A: Warshak: If there has been, I'd like to know about it. Books on parenting, including my own, have a more narrow focus. We have books on developing children's intellectual potential, on raising compliant children, on developing their emotional intelligence, artistic abilities, any type of athletic ability, social skills, even leadership skills. But, perhaps because our culture has seen heroics as intimately tied to aggression, parents have no guides on how to nurture and foster children's view of themselves as potentially heroic.

Q: Logbook: Your book, Divorce Poison: Protecting the Parent-Child Bond From a Vindictive Ex, was published earlier this year. Is there any connection between that book and your current project?
A: Warshak: Each deals with extremes of parent-child relationships. Divorce Poison reflects several years of research on a very prevalent but relatively neglected type of mistreatment of children. In writing that book, I learned a lot about how parents can corrupt children's sense of reality and subvert their ability to exercise independent judgment.

My next book—and my summer seminar presentation—addresses another neglected aspect of child-rearing, but at the opposite extreme. Instead of looking at how parents poison children's souls, I am interested in what parents can do to ennoble their children's souls.

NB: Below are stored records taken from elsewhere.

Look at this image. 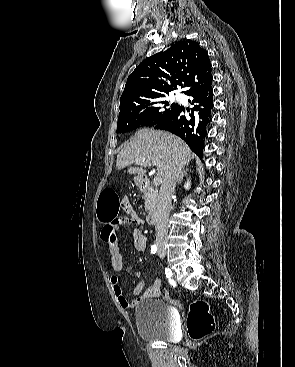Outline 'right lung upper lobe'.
<instances>
[{
	"label": "right lung upper lobe",
	"mask_w": 295,
	"mask_h": 367,
	"mask_svg": "<svg viewBox=\"0 0 295 367\" xmlns=\"http://www.w3.org/2000/svg\"><path fill=\"white\" fill-rule=\"evenodd\" d=\"M211 80L208 54L198 42H176L143 60L131 73L120 99V111L130 102L154 99L177 88H185L187 94Z\"/></svg>",
	"instance_id": "1"
}]
</instances>
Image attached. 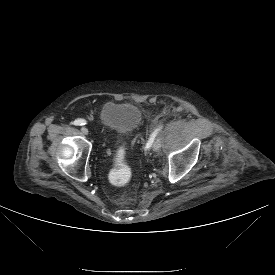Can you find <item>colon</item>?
I'll list each match as a JSON object with an SVG mask.
<instances>
[{
    "label": "colon",
    "mask_w": 275,
    "mask_h": 275,
    "mask_svg": "<svg viewBox=\"0 0 275 275\" xmlns=\"http://www.w3.org/2000/svg\"><path fill=\"white\" fill-rule=\"evenodd\" d=\"M131 169L125 163L115 164L110 172L109 179L114 185H123L131 178Z\"/></svg>",
    "instance_id": "colon-1"
}]
</instances>
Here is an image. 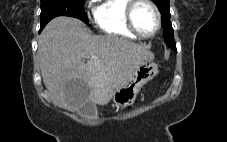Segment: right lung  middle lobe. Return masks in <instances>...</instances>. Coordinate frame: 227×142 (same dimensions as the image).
Listing matches in <instances>:
<instances>
[{"label": "right lung middle lobe", "mask_w": 227, "mask_h": 142, "mask_svg": "<svg viewBox=\"0 0 227 142\" xmlns=\"http://www.w3.org/2000/svg\"><path fill=\"white\" fill-rule=\"evenodd\" d=\"M70 16L88 23V18L84 11V0H41V28L54 17Z\"/></svg>", "instance_id": "dd1d6c3e"}]
</instances>
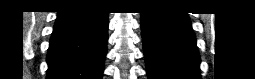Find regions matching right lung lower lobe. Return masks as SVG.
Instances as JSON below:
<instances>
[{"mask_svg":"<svg viewBox=\"0 0 255 79\" xmlns=\"http://www.w3.org/2000/svg\"><path fill=\"white\" fill-rule=\"evenodd\" d=\"M107 29V12L87 7L58 12L47 57V79H101Z\"/></svg>","mask_w":255,"mask_h":79,"instance_id":"obj_1","label":"right lung lower lobe"}]
</instances>
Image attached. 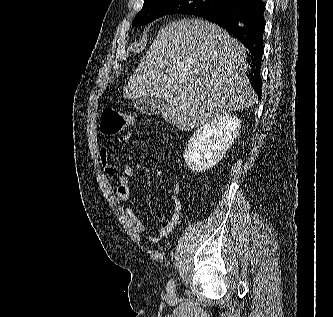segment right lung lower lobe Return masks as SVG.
I'll return each instance as SVG.
<instances>
[{
	"label": "right lung lower lobe",
	"instance_id": "right-lung-lower-lobe-1",
	"mask_svg": "<svg viewBox=\"0 0 333 317\" xmlns=\"http://www.w3.org/2000/svg\"><path fill=\"white\" fill-rule=\"evenodd\" d=\"M264 11L263 0H230L218 8L196 14L226 29L249 49L253 65V73L250 77L259 99H261L262 87L260 67L264 48Z\"/></svg>",
	"mask_w": 333,
	"mask_h": 317
}]
</instances>
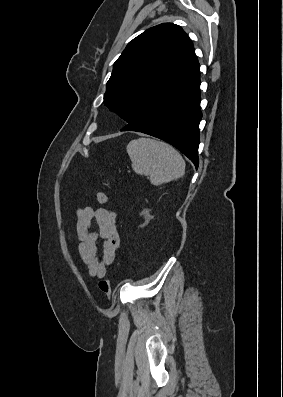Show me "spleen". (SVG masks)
Masks as SVG:
<instances>
[{
  "label": "spleen",
  "mask_w": 283,
  "mask_h": 397,
  "mask_svg": "<svg viewBox=\"0 0 283 397\" xmlns=\"http://www.w3.org/2000/svg\"><path fill=\"white\" fill-rule=\"evenodd\" d=\"M127 153L135 173L150 177L155 186L181 178L185 173V161L169 144L151 138L131 140Z\"/></svg>",
  "instance_id": "3e777b00"
}]
</instances>
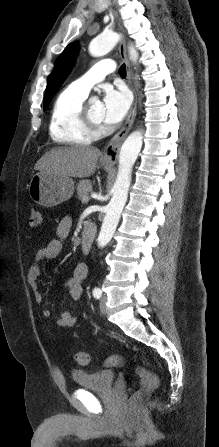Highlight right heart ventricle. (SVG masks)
Returning <instances> with one entry per match:
<instances>
[{"label": "right heart ventricle", "mask_w": 219, "mask_h": 447, "mask_svg": "<svg viewBox=\"0 0 219 447\" xmlns=\"http://www.w3.org/2000/svg\"><path fill=\"white\" fill-rule=\"evenodd\" d=\"M86 96L70 86L56 97L50 116L49 132L56 143L68 145L89 144L96 133L83 126L80 110Z\"/></svg>", "instance_id": "e07e8e85"}]
</instances>
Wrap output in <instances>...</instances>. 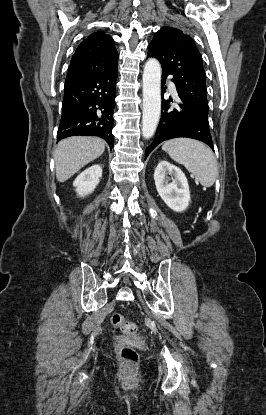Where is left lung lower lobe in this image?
<instances>
[{
    "label": "left lung lower lobe",
    "mask_w": 266,
    "mask_h": 415,
    "mask_svg": "<svg viewBox=\"0 0 266 415\" xmlns=\"http://www.w3.org/2000/svg\"><path fill=\"white\" fill-rule=\"evenodd\" d=\"M166 77L167 75L162 73V94L165 90L163 85ZM178 95L181 101L178 107L174 109L170 108L166 100H162L161 121L153 142L146 148L145 159L158 144L177 137H187L202 141L214 151L208 116L196 109L179 92Z\"/></svg>",
    "instance_id": "0a47b994"
}]
</instances>
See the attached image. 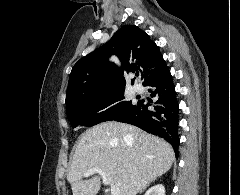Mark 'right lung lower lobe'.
Segmentation results:
<instances>
[{
  "label": "right lung lower lobe",
  "mask_w": 240,
  "mask_h": 195,
  "mask_svg": "<svg viewBox=\"0 0 240 195\" xmlns=\"http://www.w3.org/2000/svg\"><path fill=\"white\" fill-rule=\"evenodd\" d=\"M154 101L140 100L114 120L135 125L168 141L178 155V101L169 69L146 85Z\"/></svg>",
  "instance_id": "98d812e1"
}]
</instances>
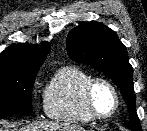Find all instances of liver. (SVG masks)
Wrapping results in <instances>:
<instances>
[{"label": "liver", "mask_w": 147, "mask_h": 131, "mask_svg": "<svg viewBox=\"0 0 147 131\" xmlns=\"http://www.w3.org/2000/svg\"><path fill=\"white\" fill-rule=\"evenodd\" d=\"M0 131H3L0 128ZM13 131H85L80 126L63 122H38Z\"/></svg>", "instance_id": "1"}]
</instances>
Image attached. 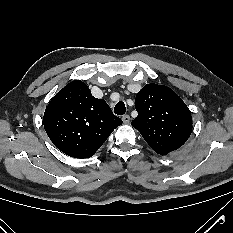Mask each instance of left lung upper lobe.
I'll return each instance as SVG.
<instances>
[{"instance_id":"left-lung-upper-lobe-1","label":"left lung upper lobe","mask_w":233,"mask_h":233,"mask_svg":"<svg viewBox=\"0 0 233 233\" xmlns=\"http://www.w3.org/2000/svg\"><path fill=\"white\" fill-rule=\"evenodd\" d=\"M138 116L132 121L160 155L181 147L192 132V117L183 100L169 87L150 83L136 95Z\"/></svg>"}]
</instances>
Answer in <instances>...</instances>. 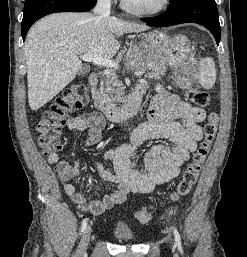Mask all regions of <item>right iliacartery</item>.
Wrapping results in <instances>:
<instances>
[{
    "instance_id": "82829eb1",
    "label": "right iliac artery",
    "mask_w": 247,
    "mask_h": 257,
    "mask_svg": "<svg viewBox=\"0 0 247 257\" xmlns=\"http://www.w3.org/2000/svg\"><path fill=\"white\" fill-rule=\"evenodd\" d=\"M87 227V219L85 218L83 221H82V225H81V228H80V233L84 232L85 229Z\"/></svg>"
}]
</instances>
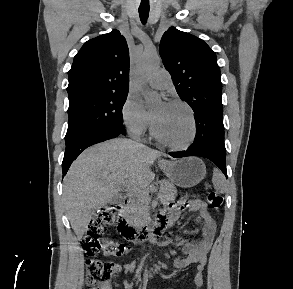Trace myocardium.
I'll use <instances>...</instances> for the list:
<instances>
[{
	"label": "myocardium",
	"mask_w": 293,
	"mask_h": 289,
	"mask_svg": "<svg viewBox=\"0 0 293 289\" xmlns=\"http://www.w3.org/2000/svg\"><path fill=\"white\" fill-rule=\"evenodd\" d=\"M170 103L175 105H181L188 111L190 120H191V133L189 138L184 143H181V144L168 142L159 136V134L156 131L154 122H152V125H151V135L159 144L165 147H168L174 150H186L193 145L197 137V121H196L195 112L193 108L187 102L183 100L174 99Z\"/></svg>",
	"instance_id": "obj_1"
}]
</instances>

Q: Logbook: What suggestions do you have along these lines?
A: Warshak: I hesitate to say at this point because this is a work in progress. But let me give this preview: I will be discussing what I call "heroic family values" and how parents can create a family environment that encourages their children to reach for the best within them.

Q: Logbook: Hasn't our culture always supported hero-worship?
A: Warshak: Yes and no. Our culture sends mixed signals. The silver screen and the small screen give us heroes and superheroes. But in general those who dominate the national dialogue on children's entertainment are preoccupied with concerns about the harmful effects of the aggression that accompanies the exploits of many of children's real life and fictional heroes. Children receive very little support at home or at school for their interest in heroes and superheroes. Parents usually tolerate their kids' preoccupation with heroes primarily because the genre keeps the kids entertained. Before 9/11, kids could move through grade school without ever having heard a teacher discuss the concept of a hero.

Children need heroes. If we default on our job of teaching children what makes a genuine hero, we forgo the privilege of shaping their choices. Left to their own devices, children usually select pop-culture icons as their heroes.

Some celebrities wear the label well. Others do not. Still others parade their vices for vulnerable children to emulate. It is not enough to criticize children's choices. To prepare them to live on a higher plane, adults must understand with better clarity the values and virtues that expand the measure of a full life. Objectivism is tailor-made to fill this need. I can't think of a better audience with which to share my ideas-in-formation than TOC's summer seminar. I am delighted to have this opportunity and look forward to a lively exchange of ideas.